Transportadoras estrangeiras veem a queda na participação dos Correios no mercado – de 93% em 2013 para 87,5% em 2015 – como uma chance de investir no segmento um pouco mais no país. Esta queda também incentiva a criação de novas transportadoras, o que pulveriza o mercado.

A Dafiti, por exemplo, conta com 20 transportadoras para suas entregas, diminuindo a dependência do uso dos Coreios. Segundo o sócio fundador da companhia, Thibaud Lecuyer, os Correios possuem um diamante nas mãos, que é sua abrangência, mas precisa lapidá-lo.

A famosa FedEx ampliou sua participação aqui no Brasil com a aquisição de uma de suas principais concorrentes, a TNT. Atuante em mais de 220 países, a empresa busca aumentar sua presença no comércio eletrônico doméstico e nacional, segundo afirma Juan Cento, presidente da divisão América Latina da FedEx Express.

Segundo o jornal Folha de S. Paulo, o comércio eletrônico é a principal aposta global da empresa.

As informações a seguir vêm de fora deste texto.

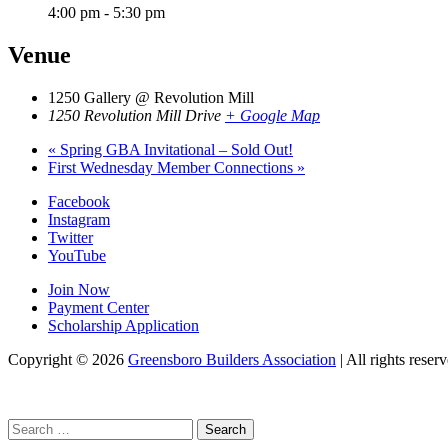
4:00 pm - 5:30 pm
Venue
1250 Gallery @ Revolution Mill
1250 Revolution Mill Drive
+ Google Map
«
Spring GBA Invitational – Sold Out!
First Wednesday Member Connections
»
Facebook
Instagram
Twitter
YouTube
Join Now
Payment Center
Scholarship Application
Copyright
© 2026
Greensboro Builders Association
|
All rights reserv
Search
for:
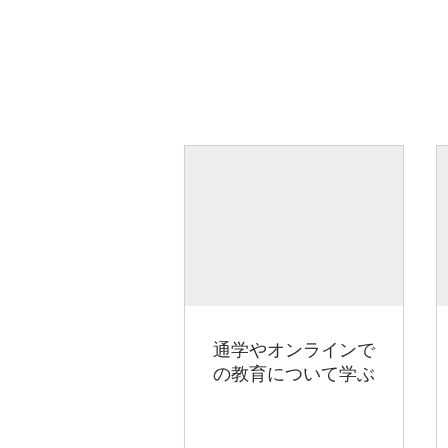
通学やオンラインで
の教育について学ぶ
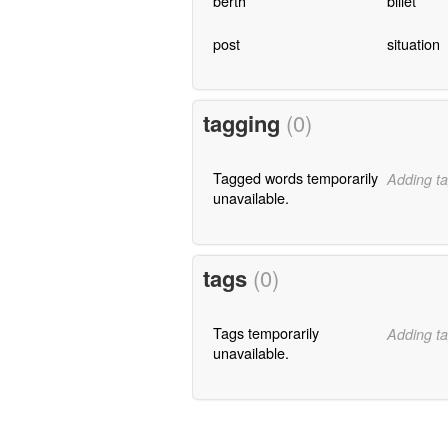
berth
billet
post
situation
tagging
(0)
Tagged words temporarily
Adding ta
unavailable.
tags
(0)
Tags temporarily
Adding ta
unavailable.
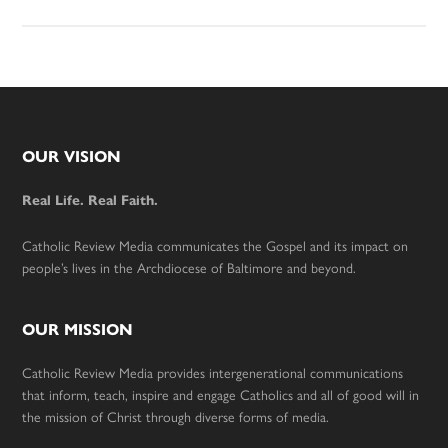
Footer
OUR VISION
Real Life. Real Faith.
Catholic Review Media communicates the Gospel and its impact on
people’s lives in the Archdiocese of Baltimore and beyond.
OUR MISSION
Catholic Review Media provides intergenerational communications
that inform, teach, inspire and engage Catholics and all of good will in
the mission of Christ through diverse forms of media.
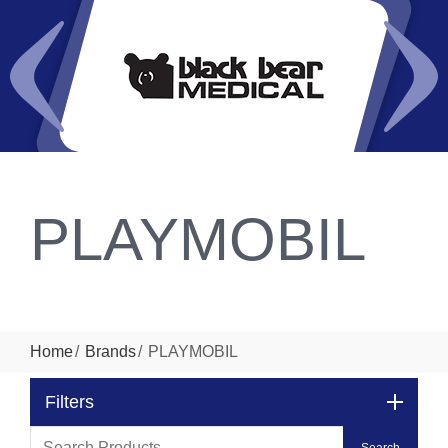
PLAYMOBIL
Home
Brands
PLAYMOBIL
Filters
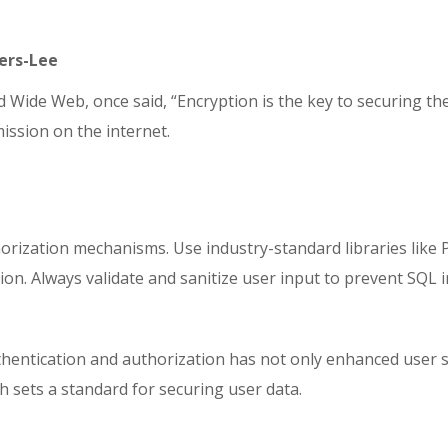
ners-Lee
Wide Web, once said, “Encryption is the key to securing the 
ission on the internet.
ization mechanisms. Use industry-standard libraries like P
ion. Always validate and sanitize user input to prevent SQL
entication and authorization has not only enhanced user sec
h sets a standard for securing user data.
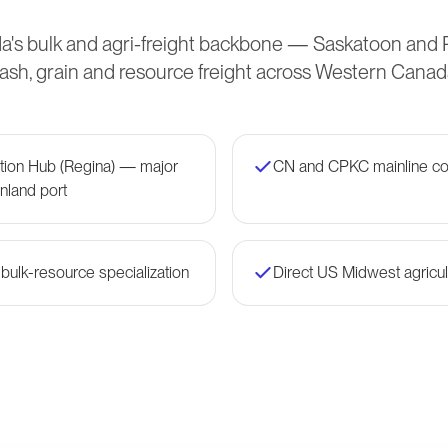
's bulk and agri-freight backbone — Saskatoon and
sh, grain and resource freight across Western Canad
ation Hub (Regina) — major
CN and CPKC mainline co
nland port
 bulk-resource specialization
Direct US Midwest agricult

A FedEx usa como termômetro o mercado americano, porque lá esse tipo de comércio é mais forte.

"Há oito anos, o recorde de entregas em um dia era de 10 milhões de pacotes. No ano passado, tivemos três dias que superaram os 25 milhões", disse Patric Fitzgerald, vice presidente de marketing e comunicação da FedEx.

Um dos principais centros de distribuição da empresa fica em Memphis, Estados Unidos, e lá o aeroporto fica quase fechado de madrugada exclusivamente para o envio de pacotes.